The TSX fizzled today as the exchange retreated from earlier gains.
Canada’s stock exchange finished 166 points lower with losses in 10 of 11 sectors.
Among the biggest drags were the energy and health care sectors as the price of oil slipped and pot stocks tumbled.
Health care fell a whopping 10.1 percent as cannabis stocks continue their slump since marijuana was legalized across Canada on Oct. 17.
Shares in most cannabis companies have tumbled 25 percent since mid-October, and the meltdown continued today.
Aurora Cannabis, Aphria, Hydropothecary, and Canopy Growth were among the most actively traded companies on the index and all fell between 8.2 and 17.3 percent on diminishing investor interest.
Even with U.S. sanctions on Iranian crude exports kicking in Nov. 4, oil prices declined with demand ruling the day.
Oil slipped 87 cents to $67.72 US a barrel as investors fret that a slowing global economy and the U.S./China trade war will heighten demand.

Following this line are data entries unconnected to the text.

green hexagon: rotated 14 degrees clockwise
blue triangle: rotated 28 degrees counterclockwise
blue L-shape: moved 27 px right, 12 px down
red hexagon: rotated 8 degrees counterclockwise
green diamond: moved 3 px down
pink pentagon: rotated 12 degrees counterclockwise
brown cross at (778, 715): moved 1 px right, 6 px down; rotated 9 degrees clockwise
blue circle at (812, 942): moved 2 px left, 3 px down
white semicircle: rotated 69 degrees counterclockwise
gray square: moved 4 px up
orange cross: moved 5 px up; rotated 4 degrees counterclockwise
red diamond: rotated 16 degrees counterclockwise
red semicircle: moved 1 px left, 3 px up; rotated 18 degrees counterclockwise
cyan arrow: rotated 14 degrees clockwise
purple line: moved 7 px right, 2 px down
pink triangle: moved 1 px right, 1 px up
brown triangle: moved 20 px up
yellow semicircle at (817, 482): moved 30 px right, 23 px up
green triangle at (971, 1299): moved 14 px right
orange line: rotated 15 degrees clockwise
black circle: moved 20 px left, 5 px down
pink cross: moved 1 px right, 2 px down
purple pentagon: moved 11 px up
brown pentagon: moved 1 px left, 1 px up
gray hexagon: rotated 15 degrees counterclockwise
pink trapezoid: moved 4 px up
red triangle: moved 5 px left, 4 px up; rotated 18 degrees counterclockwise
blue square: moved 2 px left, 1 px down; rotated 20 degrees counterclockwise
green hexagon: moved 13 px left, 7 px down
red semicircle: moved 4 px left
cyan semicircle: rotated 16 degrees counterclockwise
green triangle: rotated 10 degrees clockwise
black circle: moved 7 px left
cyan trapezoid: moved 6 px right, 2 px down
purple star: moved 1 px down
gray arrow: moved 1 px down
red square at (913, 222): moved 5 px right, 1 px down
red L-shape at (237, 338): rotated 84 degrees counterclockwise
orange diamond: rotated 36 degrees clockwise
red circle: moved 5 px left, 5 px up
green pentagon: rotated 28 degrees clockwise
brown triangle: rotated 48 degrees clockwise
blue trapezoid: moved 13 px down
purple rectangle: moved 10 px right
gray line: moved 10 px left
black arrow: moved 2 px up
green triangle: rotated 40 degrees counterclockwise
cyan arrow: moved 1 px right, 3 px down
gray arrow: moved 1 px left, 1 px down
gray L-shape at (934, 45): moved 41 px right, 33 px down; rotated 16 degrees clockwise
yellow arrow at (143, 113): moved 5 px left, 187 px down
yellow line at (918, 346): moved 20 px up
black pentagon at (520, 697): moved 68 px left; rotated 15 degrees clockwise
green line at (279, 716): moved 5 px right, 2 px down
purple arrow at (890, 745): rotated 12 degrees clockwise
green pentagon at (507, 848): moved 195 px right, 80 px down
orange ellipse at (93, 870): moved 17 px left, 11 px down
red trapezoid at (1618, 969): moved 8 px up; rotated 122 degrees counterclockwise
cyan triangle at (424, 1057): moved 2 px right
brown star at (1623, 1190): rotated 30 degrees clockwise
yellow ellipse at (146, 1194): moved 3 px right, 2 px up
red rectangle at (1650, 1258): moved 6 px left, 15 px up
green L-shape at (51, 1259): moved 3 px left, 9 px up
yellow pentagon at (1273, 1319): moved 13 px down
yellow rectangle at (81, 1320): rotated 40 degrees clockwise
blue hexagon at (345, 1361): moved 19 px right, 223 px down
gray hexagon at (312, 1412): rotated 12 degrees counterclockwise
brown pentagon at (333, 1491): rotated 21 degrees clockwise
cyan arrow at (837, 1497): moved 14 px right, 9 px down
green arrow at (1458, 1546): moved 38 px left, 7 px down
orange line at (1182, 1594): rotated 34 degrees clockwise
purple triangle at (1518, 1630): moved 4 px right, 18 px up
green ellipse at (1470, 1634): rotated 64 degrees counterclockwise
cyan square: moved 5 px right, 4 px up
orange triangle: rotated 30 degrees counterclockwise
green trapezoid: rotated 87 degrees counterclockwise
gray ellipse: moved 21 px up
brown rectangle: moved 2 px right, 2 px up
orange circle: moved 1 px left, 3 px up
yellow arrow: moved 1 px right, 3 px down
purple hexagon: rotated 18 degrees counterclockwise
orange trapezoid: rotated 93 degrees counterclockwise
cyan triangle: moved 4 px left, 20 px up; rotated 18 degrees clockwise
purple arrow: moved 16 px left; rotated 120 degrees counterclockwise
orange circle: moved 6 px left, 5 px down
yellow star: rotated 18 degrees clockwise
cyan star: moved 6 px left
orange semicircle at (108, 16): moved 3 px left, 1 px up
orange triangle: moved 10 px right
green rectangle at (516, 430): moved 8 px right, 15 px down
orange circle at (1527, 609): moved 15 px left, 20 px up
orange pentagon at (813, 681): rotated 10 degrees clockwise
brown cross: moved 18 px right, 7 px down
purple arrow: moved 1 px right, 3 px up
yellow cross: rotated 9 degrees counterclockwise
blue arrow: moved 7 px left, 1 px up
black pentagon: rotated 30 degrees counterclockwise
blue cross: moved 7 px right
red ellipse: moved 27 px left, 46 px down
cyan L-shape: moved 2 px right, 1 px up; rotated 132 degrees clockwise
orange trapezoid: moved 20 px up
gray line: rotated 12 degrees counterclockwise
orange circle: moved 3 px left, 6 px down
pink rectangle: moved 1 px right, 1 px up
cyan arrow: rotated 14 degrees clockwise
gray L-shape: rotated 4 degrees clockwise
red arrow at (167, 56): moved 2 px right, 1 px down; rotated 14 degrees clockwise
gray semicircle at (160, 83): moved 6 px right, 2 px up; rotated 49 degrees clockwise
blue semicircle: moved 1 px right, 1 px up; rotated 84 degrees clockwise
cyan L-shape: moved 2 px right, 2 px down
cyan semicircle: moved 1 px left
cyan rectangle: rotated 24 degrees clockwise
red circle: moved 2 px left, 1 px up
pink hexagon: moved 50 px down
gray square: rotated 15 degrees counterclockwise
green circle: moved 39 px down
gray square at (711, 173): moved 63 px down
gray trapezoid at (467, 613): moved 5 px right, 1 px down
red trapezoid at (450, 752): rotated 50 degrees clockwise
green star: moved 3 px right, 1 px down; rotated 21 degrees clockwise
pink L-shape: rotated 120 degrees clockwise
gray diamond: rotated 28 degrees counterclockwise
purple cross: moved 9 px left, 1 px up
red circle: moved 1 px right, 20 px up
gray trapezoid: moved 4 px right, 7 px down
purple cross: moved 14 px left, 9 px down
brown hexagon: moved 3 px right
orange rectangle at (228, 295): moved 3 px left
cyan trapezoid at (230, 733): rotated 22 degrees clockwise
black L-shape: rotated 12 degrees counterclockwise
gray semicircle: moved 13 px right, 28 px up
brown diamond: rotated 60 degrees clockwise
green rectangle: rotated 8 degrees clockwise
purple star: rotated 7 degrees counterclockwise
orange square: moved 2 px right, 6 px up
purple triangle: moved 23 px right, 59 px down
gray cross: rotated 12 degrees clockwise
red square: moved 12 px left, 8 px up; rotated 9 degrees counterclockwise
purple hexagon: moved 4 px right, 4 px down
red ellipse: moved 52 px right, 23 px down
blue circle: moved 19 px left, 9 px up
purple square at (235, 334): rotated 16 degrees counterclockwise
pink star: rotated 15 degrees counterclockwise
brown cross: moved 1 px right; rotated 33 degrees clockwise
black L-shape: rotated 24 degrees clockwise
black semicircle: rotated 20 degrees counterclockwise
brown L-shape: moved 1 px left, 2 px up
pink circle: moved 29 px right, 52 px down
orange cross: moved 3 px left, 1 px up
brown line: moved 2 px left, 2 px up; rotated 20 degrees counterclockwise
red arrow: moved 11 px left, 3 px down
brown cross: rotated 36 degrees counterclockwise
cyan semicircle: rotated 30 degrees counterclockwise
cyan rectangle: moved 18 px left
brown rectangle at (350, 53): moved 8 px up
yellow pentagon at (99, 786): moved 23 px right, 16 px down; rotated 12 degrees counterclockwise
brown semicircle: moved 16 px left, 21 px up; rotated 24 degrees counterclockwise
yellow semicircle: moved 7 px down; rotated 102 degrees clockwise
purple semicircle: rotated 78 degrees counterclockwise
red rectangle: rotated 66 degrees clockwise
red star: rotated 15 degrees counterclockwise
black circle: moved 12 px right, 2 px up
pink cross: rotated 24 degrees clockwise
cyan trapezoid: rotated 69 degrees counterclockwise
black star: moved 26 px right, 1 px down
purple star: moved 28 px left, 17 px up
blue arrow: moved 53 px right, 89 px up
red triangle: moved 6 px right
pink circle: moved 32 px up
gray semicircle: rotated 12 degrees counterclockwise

In New York, the Dow lost 245 points after Bloomberg reported that the U.S. is threatening to slap an additional $257 billion worth of new tariffs on Chinese goods.
The news had a ripple effect on the market and hit industrial bellwether Boeing hard, as the plane maker’s shares fell 6.5 percent, marking its worst daily performance since January 2016.
The tech sector was also a lag with drops in Microsoft, Apple, and Intel.
The Dow is trying to recover from last week’s steep losses and an October that has seen the index drop 6.7 percent.
The Nasdaq lost 116 points with shares in Netflix and Amazon falling significantly. The index was coming off its fourth straight week of losses and is limping badly this month. If the doldrums continue, the index will be on pace for its worst October since the financial crisis.
Gold lost $3.40 to $1,229 an ounce against a strengthening greenback while the loonie weakened, off by 13/100ths of a cent to $0.7616 US.